Prompt.
The required output consists solely of the lines from the top of the listing through the line containing "Algemene Verkoopvoorwaarden (1074, 653)", transcribed exactly.

Supplied data.
☆ ☆ ☆

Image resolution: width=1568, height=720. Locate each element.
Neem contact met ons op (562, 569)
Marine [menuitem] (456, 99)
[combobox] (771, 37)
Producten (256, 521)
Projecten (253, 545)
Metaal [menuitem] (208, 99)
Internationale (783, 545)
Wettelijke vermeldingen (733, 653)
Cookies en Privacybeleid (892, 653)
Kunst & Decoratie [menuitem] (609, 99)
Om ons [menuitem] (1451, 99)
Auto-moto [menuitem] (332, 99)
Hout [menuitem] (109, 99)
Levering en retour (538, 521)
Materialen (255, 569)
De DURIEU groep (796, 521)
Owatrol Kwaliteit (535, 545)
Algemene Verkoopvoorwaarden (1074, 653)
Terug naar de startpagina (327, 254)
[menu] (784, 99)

☆ ☆ ☆

Exercise output.
Image resolution: width=1568, height=720. Locate each element.
Neem contact met ons op (562, 569)
Marine [menuitem] (456, 99)
[combobox] (771, 37)
Producten (256, 521)
Projecten (253, 545)
Metaal [menuitem] (208, 99)
Internationale (783, 545)
Wettelijke vermeldingen (733, 653)
Cookies en Privacybeleid (892, 653)
Kunst & Decoratie [menuitem] (609, 99)
Om ons [menuitem] (1451, 99)
Auto-moto [menuitem] (332, 99)
Hout [menuitem] (109, 99)
Levering en retour (538, 521)
Materialen (255, 569)
De DURIEU groep (796, 521)
Owatrol Kwaliteit (535, 545)
Algemene Verkoopvoorwaarden (1074, 653)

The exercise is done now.